Why is this issue closed if it's still a pending issue?

No updates. I don't have any affiliation with this project but its likely closed because steps 1-3 described above are out of their control.
I have been waiting 3½ years for step 1… so its going to be a while.

There is a reference to new Function in pdfmake.js line 58342 which causes the below issue for me.
if (this.options.relativeTo) { this.relativeToGetter = new Function('ctx', "return ctx." + this.options.relativeTo); } }

Uncaught (in promise) EvalError: Refused to evaluate a string as JavaScript because 'unsafe-eval' is not an allowed source of script in the following Content Security Policy directive: "script-src 'self' https://cdnjs.cloudflare.com".

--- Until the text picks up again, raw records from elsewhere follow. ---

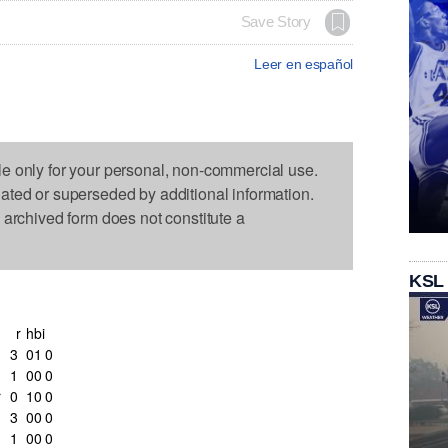
Save Story
Leer en español
le only for your personal, non-commercial use.
dated or superseded by additional information.
s archived form does not constitute a
KSL
r
h
bi
3
0
1
0
1
0
0
0
r
0
1
0
0
3
0
0
0
1
0
0
0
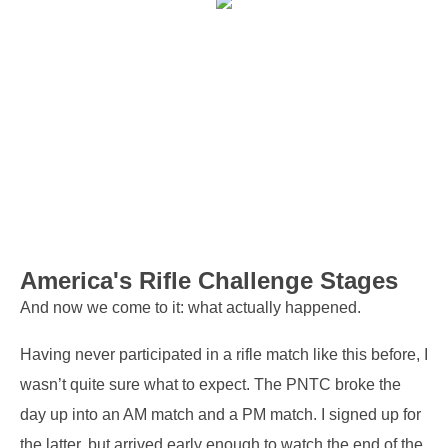
America's Rifle Challenge Stages
And now we come to it: what actually happened.
Having never participated in a rifle match like this before, I
wasn’t quite sure what to expect. The PNTC broke the
day up into an AM match and a PM match. I signed up for
the latter, but arrived early enough to watch the end of the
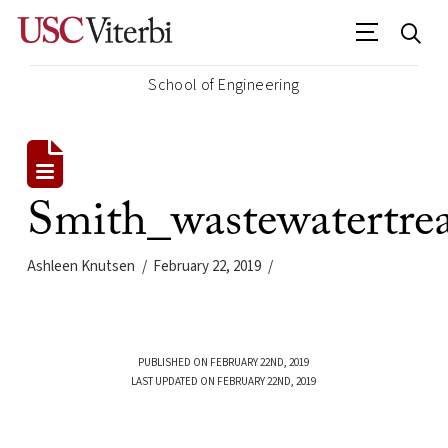
School of Engineering
Smith_wastewatertrea
Ashleen Knutsen
February 22, 2019
PUBLISHED ON FEBRUARY 22ND, 2019
LAST UPDATED ON FEBRUARY 22ND, 2019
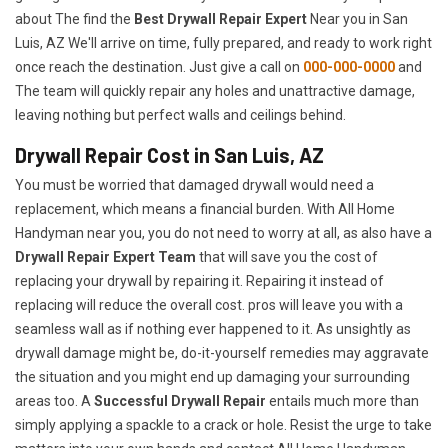
about The find the
Best Drywall Repair Expert
Near you in San
Luis, AZ We'll arrive on time, fully prepared, and ready to work right
once reach the destination. Just give a call on
000-000-0000
and
The team will quickly repair any holes and unattractive damage,
leaving nothing but perfect walls and ceilings behind.
Drywall Repair Cost in San Luis, AZ
You must be worried that damaged drywall would need a
replacement, which means a financial burden. With All Home
Handyman near you, you do not need to worry at all, as also have a
Drywall Repair Expert Team
that will save you the cost of
replacing your drywall by repairing it. Repairing it instead of
replacing will reduce the overall cost. pros will leave you with a
seamless wall as if nothing ever happened to it. As unsightly as
drywall damage might be, do-it-yourself remedies may aggravate
the situation and you might end up damaging your surrounding
areas too. A
Successful Drywall Repair
entails much more than
simply applying a spackle to a crack or hole. Resist the urge to take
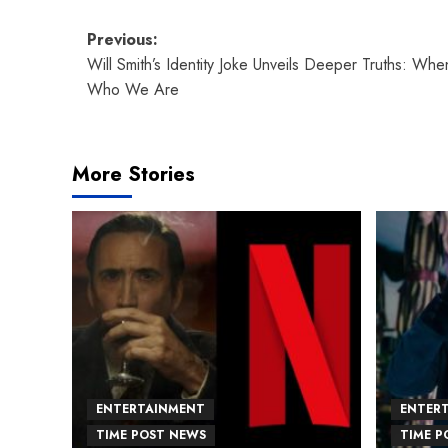
Post
Previous:
Will Smith’s Identity Joke Unveils Deeper Truths: Whe
navigation
Who We Are
More Stories
ENTERTAINMENT
ENTER
TIME POST NEWS
TIME P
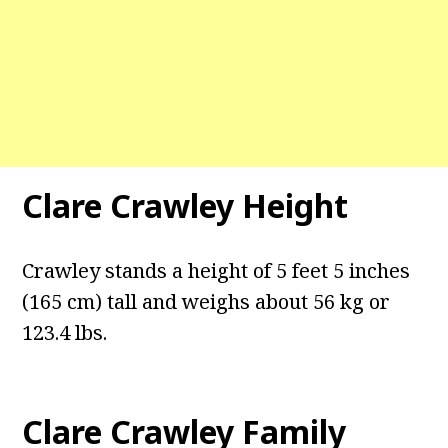
Clare Crawley Height
Crawley stands a height of 5 feet 5 inches
(165 cm) tall and weighs about 56 kg or
123.4 lbs.
Clare Crawley Family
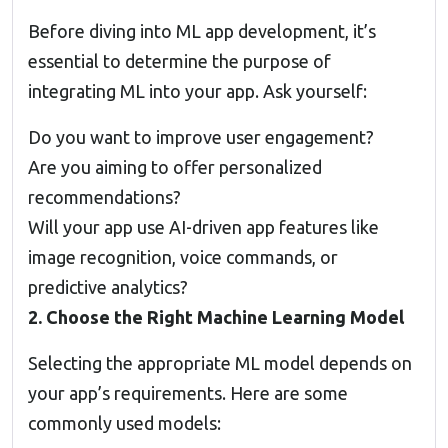
Before diving into ML app development, it’s
essential to determine the purpose of
integrating ML into your app. Ask yourself:
Do you want to improve user engagement?
Are you aiming to offer personalized
recommendations?
Will your app use AI-driven app features like
image recognition, voice commands, or
predictive analytics?
2. Choose the Right Machine Learning Model
Selecting the appropriate ML model depends on
your app’s requirements. Here are some
commonly used models:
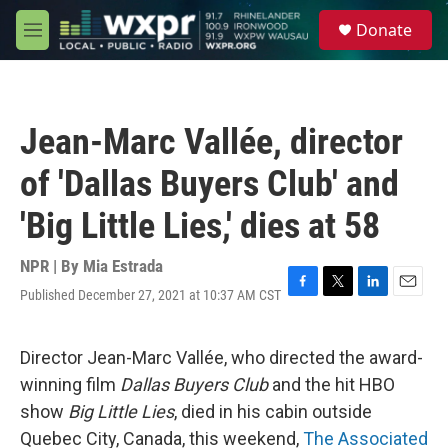
Skip to main content
S
Donate
e
M
a
e
r
n
c
u
h
Jean-Marc Vallée, director
u
e
of 'Dallas Buyers Club' and
r
y
'Big Little Lies,' dies at 58
NPR | By
Mia Estrada
Published December 27, 2021 at 10:37 AM CST
F
T
L
E
a
w
i
m
c
i
n
a
e
t
k
i
Director Jean-Marc Vallée, who directed the award-
b
t
e
l
winning film
Dallas Buyers Club
and the hit HBO
o
e
d
o
r
I
show
Big Little Lies
, died in his cabin outside
k
n
Quebec City, Canada, this weekend,
The Associated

at new Function (<anonymous>)
at new A (pdfmake.js:58342)
at Object.<anonymous> (pdfmake.js:40261)

How do you fix this issue in pdfmake ? I am using v0.1.68

@ajayep : I posted a workaround above in comment. You should be able to apply the same type of changes to the relativeToGetter function as I used but it will require you to bring in PDFMake to your codebase/repository and bundle it rather than loading it with some dependency management (e.g. npm) ... unless you want to try to automate applying a patch every time which I would not recommend.